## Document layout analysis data
==========

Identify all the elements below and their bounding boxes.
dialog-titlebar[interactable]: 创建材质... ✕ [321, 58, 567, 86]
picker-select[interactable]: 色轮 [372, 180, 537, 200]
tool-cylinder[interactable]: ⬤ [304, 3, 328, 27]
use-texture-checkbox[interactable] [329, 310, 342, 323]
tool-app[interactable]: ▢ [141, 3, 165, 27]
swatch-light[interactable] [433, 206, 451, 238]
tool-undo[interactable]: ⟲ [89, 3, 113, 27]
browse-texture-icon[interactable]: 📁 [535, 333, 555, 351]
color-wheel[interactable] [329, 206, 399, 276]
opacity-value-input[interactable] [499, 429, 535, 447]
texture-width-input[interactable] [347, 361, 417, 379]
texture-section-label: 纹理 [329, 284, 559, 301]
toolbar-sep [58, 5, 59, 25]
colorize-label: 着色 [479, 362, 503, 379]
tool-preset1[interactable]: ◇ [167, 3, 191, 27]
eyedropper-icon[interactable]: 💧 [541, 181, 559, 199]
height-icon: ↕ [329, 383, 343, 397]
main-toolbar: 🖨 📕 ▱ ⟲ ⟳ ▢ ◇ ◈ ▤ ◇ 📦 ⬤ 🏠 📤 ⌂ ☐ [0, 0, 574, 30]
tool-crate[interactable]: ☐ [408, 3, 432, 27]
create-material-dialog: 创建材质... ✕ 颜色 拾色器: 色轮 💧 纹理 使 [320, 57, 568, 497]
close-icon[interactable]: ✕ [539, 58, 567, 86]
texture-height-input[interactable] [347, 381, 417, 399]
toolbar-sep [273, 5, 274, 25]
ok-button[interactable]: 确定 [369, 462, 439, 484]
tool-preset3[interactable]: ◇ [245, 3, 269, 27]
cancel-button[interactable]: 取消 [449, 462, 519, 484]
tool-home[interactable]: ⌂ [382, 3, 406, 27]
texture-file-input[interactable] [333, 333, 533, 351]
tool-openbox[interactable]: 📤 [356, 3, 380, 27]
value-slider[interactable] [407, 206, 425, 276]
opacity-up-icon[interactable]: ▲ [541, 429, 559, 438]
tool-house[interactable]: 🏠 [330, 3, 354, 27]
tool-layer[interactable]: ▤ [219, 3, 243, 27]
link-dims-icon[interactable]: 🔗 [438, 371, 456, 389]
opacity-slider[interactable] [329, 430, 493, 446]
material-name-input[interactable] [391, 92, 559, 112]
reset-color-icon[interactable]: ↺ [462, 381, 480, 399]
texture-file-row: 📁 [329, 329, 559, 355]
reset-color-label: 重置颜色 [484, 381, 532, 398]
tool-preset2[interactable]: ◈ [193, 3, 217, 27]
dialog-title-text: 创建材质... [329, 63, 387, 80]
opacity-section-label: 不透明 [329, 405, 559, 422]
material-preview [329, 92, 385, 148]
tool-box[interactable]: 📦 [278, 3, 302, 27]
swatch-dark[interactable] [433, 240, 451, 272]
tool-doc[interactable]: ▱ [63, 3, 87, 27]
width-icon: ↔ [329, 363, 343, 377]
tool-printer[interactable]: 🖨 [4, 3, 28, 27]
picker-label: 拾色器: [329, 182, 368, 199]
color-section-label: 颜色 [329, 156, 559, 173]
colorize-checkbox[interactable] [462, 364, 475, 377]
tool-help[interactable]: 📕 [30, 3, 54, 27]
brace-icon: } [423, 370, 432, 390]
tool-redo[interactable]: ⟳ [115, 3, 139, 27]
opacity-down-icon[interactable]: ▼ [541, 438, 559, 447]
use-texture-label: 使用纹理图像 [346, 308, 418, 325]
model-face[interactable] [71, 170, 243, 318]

==========

## What this task involves
The answer should be an exact reproduction of all the entries.

## Response for this exercise
Identify all the elements below and their bounding boxes.
dialog-titlebar[interactable]: 创建材质... ✕ [321, 58, 567, 86]
picker-select[interactable]: 色轮 [372, 180, 537, 200]
tool-cylinder[interactable]: ⬤ [304, 3, 328, 27]
use-texture-checkbox[interactable] [329, 310, 342, 323]
tool-app[interactable]: ▢ [141, 3, 165, 27]
swatch-light[interactable] [433, 206, 451, 238]
tool-undo[interactable]: ⟲ [89, 3, 113, 27]
browse-texture-icon[interactable]: 📁 [535, 333, 555, 351]
color-wheel[interactable] [329, 206, 399, 276]
opacity-value-input[interactable] [499, 429, 535, 447]
texture-width-input[interactable] [347, 361, 417, 379]
texture-section-label: 纹理 [329, 284, 559, 301]
toolbar-sep [58, 5, 59, 25]
colorize-label: 着色 [479, 362, 503, 379]
tool-preset1[interactable]: ◇ [167, 3, 191, 27]
eyedropper-icon[interactable]: 💧 [541, 181, 559, 199]
height-icon: ↕ [329, 383, 343, 397]
main-toolbar: 🖨 📕 ▱ ⟲ ⟳ ▢ ◇ ◈ ▤ ◇ 📦 ⬤ 🏠 📤 ⌂ ☐ [0, 0, 574, 30]
tool-crate[interactable]: ☐ [408, 3, 432, 27]
create-material-dialog: 创建材质... ✕ 颜色 拾色器: 色轮 💧 纹理 使 [320, 57, 568, 497]
close-icon[interactable]: ✕ [539, 58, 567, 86]
texture-height-input[interactable] [347, 381, 417, 399]
toolbar-sep [273, 5, 274, 25]
ok-button[interactable]: 确定 [369, 462, 439, 484]
tool-preset3[interactable]: ◇ [245, 3, 269, 27]
cancel-button[interactable]: 取消 [449, 462, 519, 484]
tool-home[interactable]: ⌂ [382, 3, 406, 27]
texture-file-input[interactable] [333, 333, 533, 351]
tool-openbox[interactable]: 📤 [356, 3, 380, 27]
value-slider[interactable] [407, 206, 425, 276]
opacity-up-icon[interactable]: ▲ [541, 429, 559, 438]
tool-house[interactable]: 🏠 [330, 3, 354, 27]
tool-layer[interactable]: ▤ [219, 3, 243, 27]
link-dims-icon[interactable]: 🔗 [438, 371, 456, 389]
opacity-slider[interactable] [329, 430, 493, 446]
material-name-input[interactable] [391, 92, 559, 112]
reset-color-icon[interactable]: ↺ [462, 381, 480, 399]
texture-file-row: 📁 [329, 329, 559, 355]
reset-color-label: 重置颜色 [484, 381, 532, 398]
tool-preset2[interactable]: ◈ [193, 3, 217, 27]
dialog-title-text: 创建材质... [329, 63, 387, 80]
opacity-section-label: 不透明 [329, 405, 559, 422]
material-preview [329, 92, 385, 148]
tool-box[interactable]: 📦 [278, 3, 302, 27]
swatch-dark[interactable] [433, 240, 451, 272]
tool-doc[interactable]: ▱ [63, 3, 87, 27]
width-icon: ↔ [329, 363, 343, 377]
tool-printer[interactable]: 🖨 [4, 3, 28, 27]
picker-label: 拾色器: [329, 182, 368, 199]
color-section-label: 颜色 [329, 156, 559, 173]
colorize-checkbox[interactable] [462, 364, 475, 377]
tool-help[interactable]: 📕 [30, 3, 54, 27]
brace-icon: } [423, 370, 432, 390]
tool-redo[interactable]: ⟳ [115, 3, 139, 27]
opacity-down-icon[interactable]: ▼ [541, 438, 559, 447]
use-texture-label: 使用纹理图像 [346, 308, 418, 325]
model-face[interactable] [71, 170, 243, 318]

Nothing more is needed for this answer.